Kamis, 13 Desember 2007

What People Digg More? - Part 3

In this third -and final- part of the way that digg stories are analyzed, i will present an example of the co-occurrence table used to find statistically significant correlation of words.

In the previous part i outlined the way stories from digg are collected and how these stories are transformed in a way suitable for analysis. This last step of the analysis, is finding out about what subjects people seem to really like and which subjects are not 'digged' so much. To do that, a co-occurrence table is used which maps words to two categories : HighDiggs (=stories that are interesting) and LowDiggs (=stories that are not interesting).


This is an example of a word co-occurrence table from IBM's UI Modeler


The statistical significance between words and categories of interestingness is denoted by colors.The more intense the color, the more higher the affinity between the word and the category.

In the example table above we see that people are interested (and therefore 'digged' more) in :


1) Stories that have pictures
2) US President George W Bush
3) Apple Leopard
4) Ron Paul (not shown in table)


On the other hand people do not 'digg' stories about :


1) Microsoft (..!)
2) Blogs (not shown in table)



Selasa, 06 November 2007

What people Digg More? - Part 2

After getting some e-mails requesting more details about the way i analyze diggs, here are the details of the process :

First of all, obviously some coding is necessary to implement software that sifts through digg and records the number of diggs of the story as well as the time that the story has been out. The software is also responsible for selecting all stories that have been out for 10-11 days and for calculating the diggs_per_minute metric

where :

Diggs_per_minute= total_diggs / total_minutes

During the analysis it appeared that the diggs_per_minute metric was not normally distributed since its skewness (positive) was found to be 2.795.
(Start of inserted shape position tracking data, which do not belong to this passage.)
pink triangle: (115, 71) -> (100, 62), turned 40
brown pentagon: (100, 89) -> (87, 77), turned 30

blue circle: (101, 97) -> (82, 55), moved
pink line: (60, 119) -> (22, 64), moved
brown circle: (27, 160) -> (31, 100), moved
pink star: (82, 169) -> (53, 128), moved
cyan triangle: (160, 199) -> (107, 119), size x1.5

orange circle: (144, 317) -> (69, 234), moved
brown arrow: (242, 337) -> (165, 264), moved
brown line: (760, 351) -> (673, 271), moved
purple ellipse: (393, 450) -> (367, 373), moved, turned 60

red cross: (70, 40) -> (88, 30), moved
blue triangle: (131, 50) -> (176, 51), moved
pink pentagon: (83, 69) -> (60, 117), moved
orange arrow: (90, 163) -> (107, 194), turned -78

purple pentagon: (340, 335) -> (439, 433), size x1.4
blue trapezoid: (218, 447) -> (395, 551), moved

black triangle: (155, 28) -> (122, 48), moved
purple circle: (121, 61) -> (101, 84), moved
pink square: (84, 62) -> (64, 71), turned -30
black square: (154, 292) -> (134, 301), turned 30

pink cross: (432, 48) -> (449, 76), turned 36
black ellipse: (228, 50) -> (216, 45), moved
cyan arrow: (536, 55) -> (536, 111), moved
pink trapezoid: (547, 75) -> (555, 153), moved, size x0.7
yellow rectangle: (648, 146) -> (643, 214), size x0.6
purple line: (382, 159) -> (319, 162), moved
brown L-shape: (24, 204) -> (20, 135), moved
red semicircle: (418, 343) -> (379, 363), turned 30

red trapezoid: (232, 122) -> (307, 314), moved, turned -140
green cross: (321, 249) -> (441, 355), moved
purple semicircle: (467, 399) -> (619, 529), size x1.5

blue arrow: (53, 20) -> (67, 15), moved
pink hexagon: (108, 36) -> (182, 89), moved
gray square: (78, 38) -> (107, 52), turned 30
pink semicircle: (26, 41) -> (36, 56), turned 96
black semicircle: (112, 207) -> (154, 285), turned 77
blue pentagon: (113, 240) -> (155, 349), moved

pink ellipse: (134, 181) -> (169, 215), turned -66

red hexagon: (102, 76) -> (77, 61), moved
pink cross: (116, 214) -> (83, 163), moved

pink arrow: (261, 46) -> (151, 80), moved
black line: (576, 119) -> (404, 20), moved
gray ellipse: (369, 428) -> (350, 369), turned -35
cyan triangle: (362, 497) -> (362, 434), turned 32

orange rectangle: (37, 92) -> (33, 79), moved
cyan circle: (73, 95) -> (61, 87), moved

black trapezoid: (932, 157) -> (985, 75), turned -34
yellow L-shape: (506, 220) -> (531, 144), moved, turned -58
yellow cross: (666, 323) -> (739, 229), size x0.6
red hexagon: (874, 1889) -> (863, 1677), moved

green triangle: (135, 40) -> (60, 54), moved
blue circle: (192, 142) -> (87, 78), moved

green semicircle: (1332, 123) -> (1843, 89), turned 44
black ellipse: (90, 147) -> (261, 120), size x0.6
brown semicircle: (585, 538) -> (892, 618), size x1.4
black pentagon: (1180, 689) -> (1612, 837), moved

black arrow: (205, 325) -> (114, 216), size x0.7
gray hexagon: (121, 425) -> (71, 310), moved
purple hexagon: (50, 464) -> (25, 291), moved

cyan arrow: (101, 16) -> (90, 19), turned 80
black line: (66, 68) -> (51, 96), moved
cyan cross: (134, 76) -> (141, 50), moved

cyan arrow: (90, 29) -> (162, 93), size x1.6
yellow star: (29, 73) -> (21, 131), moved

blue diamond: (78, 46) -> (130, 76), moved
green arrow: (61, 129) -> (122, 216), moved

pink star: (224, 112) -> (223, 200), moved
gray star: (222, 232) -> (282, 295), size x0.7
After applying log transformation, skewness dropped to 0.534 having a mean value of -2.878 :









The next step is to create a text file, as follows :




Notice that there is a 'highdiggs' or 'lowdiggs' word at the end of each line (story). If the diggs_per_minute metric for each story exceeds the threshold value -2.878 then 'highdiggs' is appended at the end of the line, otherwise 'lowdiggs' is added.


The last step of the analysis is to use a co-occurrence matrix to see which words are associated with high digg and low digg stories. A chi-square test is used to test for statistical significance of word co-occurrences.


For the last part of the analysis i use a tool called Unstructured Information Modeler from IBM.



Selasa, 16 Oktober 2007

What people Digg More?

Due to too much work i wasn't able to write to this blog as much as i wanted. Although people continue to answer the questionnaire (over 400!) i wasn't able to make any other analysis so far that will shed some light on the patterns that emerge from living our lives.

However, i feel that i should write something about my new ventures on text mining. The question that came up to my mind was simple :

"What stories people tend to digg more?"

So i collected all stories on digg and for each story the number of diggs and the time that the story has been around was recorded. By dividing the number of diggs by the total minutes the story has been out, you get a "Diggs_per_Minute" score which essentially designates which stories are "hot" and which are not.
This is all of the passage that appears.